_Dataset:_
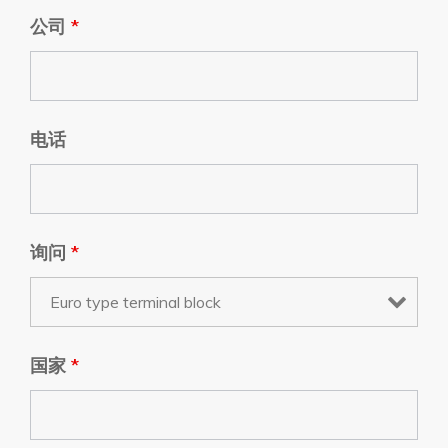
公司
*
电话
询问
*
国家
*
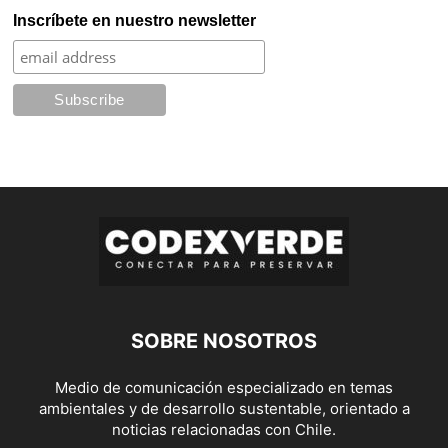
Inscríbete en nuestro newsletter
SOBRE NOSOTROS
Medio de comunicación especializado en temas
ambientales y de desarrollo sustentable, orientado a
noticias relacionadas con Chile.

==

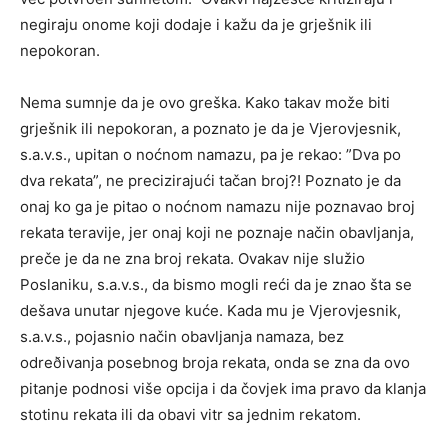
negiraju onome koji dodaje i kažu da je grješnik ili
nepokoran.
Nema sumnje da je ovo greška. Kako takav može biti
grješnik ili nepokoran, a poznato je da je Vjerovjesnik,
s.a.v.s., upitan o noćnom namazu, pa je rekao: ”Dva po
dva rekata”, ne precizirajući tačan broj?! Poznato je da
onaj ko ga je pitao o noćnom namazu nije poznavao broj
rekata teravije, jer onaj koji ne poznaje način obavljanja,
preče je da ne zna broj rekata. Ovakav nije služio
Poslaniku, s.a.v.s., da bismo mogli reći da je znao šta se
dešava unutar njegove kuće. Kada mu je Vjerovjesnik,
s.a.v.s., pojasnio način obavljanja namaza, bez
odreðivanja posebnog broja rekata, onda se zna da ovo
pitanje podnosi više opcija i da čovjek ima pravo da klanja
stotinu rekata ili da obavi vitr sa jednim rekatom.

_Problem requirements:_ Look over the material and return every line where the word "grješnik" is found.

_Reply to the exercise:_
negiraju onome koji dodaje i kažu da je grješnik ili
grješnik ili nepokoran, a poznato je da je Vjerovjesnik,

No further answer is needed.